Bought a Hardtail MTB (cannondale Beast of the east 3) which I can pick up today, looking forward to do some biking again even with my limited time, should also be able to take a trail or two on the way to and back from work when I decide to take the MTB.

Getting a bit annoyed at my Garmin Edge 130, tried to load some .gpx routes onto it and as soon as I do that it freezes and can only be recovered with a hard reset which means setting up all the datapages again and pairing it with the phone and sensors...

 
Yeah, if you want to spend lots of money on a kid's bike that'll be outgrown in a couple of years, there are lightweight options out there like Frog or Isla bikes. But if you're talking £100 for a kid's bike it's an unfair comparison to even a £500 adult bike.
I managed to get a frog and an Isla bike for£100 and £150 second hand. It’s worth shopping about and spending a little bit more. Both kids zoom about on them no problem. 5 year old did 6 miles the other week which impressed me.
 
I managed to get a frog and an Isla bike for£100 and £150 second hand. It’s worth shopping about and spending a little bit more. Both kids zoom about on them no problem. 5 year old did 6 miles the other week which impressed me.
Aye, second hand is a good shout, although they tend to hold their value ridiculously well in my experience. They are great, though - the lack of weight really helps wee ones to get about.
 
https://news.sky.com/story/halfords-rides-to-rescue-of-struggling-rival-evans-cycles-11509519

Halfords rides to rescue of struggling rival Evans Cycles
Halfords, which has a market value of more than £670m, tabled an offer for Evans earlier this week, Sky News understands.

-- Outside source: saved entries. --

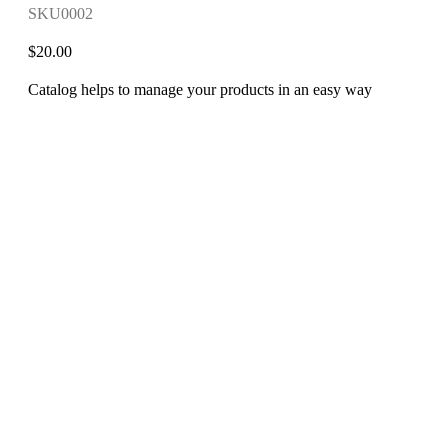
SKU0002
$
20.00
Catalog helps to manage your products in an easy way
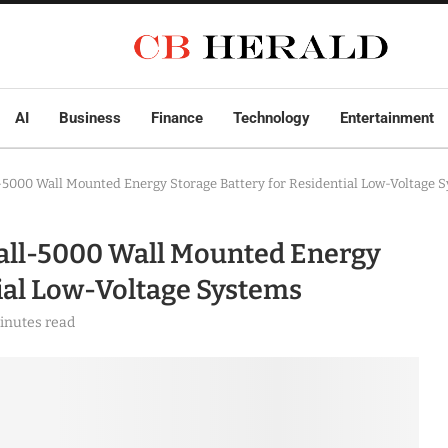
AI
Business
Finance
Technology
Entertainment
-5000 Wall Mounted Energy Storage Battery for Residential Low-Voltage 
all-5000 Wall Mounted Energy
tial Low-Voltage Systems
inutes read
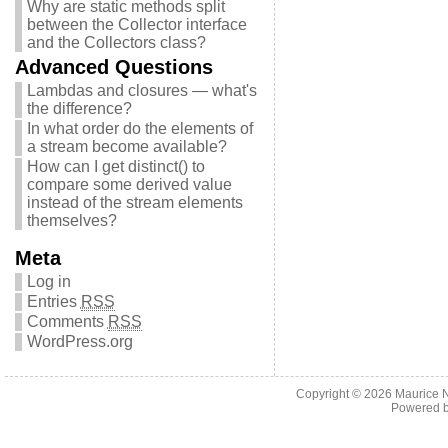
Why are static methods split
between the Collector interface
and the Collectors class?
Advanced Questions
Lambdas and closures — what's
the difference?
In what order do the elements of
a stream become available?
How can I get distinct() to
compare some derived value
instead of the stream elements
themselves?
Meta
Log in
Entries
RSS
Comments
RSS
WordPress.org
Copyright © 2026
Maurice 
Powered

Halfords already have a few other online brands under their wing, hopefully they'll let Evans continue without too much interference, if this all goes ahead of course.
That would be great news. :)
 
Aye, second hand is a good shout, although they tend to hold their value ridiculously well in my experience. They are great, though - the lack of weight really helps wee ones to get about.
Yeah it’s the weight that makes the difference. I got lucky with the second hand bikes. Mostly they only go about £50 less than the usual new price.

It’s really nice taking them both out, although slightly scary near roads. Luckily we have a lot of cycle paths and gravel near us.
 
Damn. Why didnt you guys told me how hard was going to clip!? Any tip!? Ty!
What are you having trouble with?

If it's targeting the cleat, this is something that just gets better with experience.
If you're requiring a lot of force to clip in, you could try reducing the tension of the pedal's retention mechanism. Some clipless pedals ship with the mechanisms very tight.
 
Yes. Targeting the clip mostly.
I started riding clipless (SPD) . again after a long long time. Just clip in a lot just lean against a wall and clip in and out until it comes natural. Pedals that allow to clip in from both sides defenitly help, and lowering the tension to the lowest point.

Man forgot how brutal uphills can be especially singletracks and accessroads that have a grad of 20+ . For my shitty legs 30x40 . just doesn't cut it... Like the bike quite a bit, but also didn't ride anything to rowdy since I'm getting used to riding MTB again. Will probably check my Fork settings, feeling that my LBS set it up with a bit to much air.
 
The year I started my amazing journey with cycling Sagan won the rainbow jersey. I don’t know what it is to live in a world where he isn’t the world champion.

Congrats to Valverde, about time he finally won it.
 
Any mountain bikers on here? Spent my morning at the Forest of Dean on the jump line trying to improve my jumping, just going over and over again. Made some progress as I got more used to the sensation of being in the air and was able to actually start to clear the table tops and get that nice flow going. Fun, but overall it was fairly inconsistent I think. Just need to practice more I guess, nail the take off a bit better. Back to the videos I go!

Tell you what though, there is a huge disconnect between what I feel like I'm doing and what I'm actually doing. Feels like I'm getting 6ft of clear sexy air, I got one of the guys there to video me, I'm actually getting more like 6 inches of air with really poor form. Ha!

I'll keep trying. Ultimately goal is to be able to jump with confidence, maybe chuck the odd whip in there if I get proper good.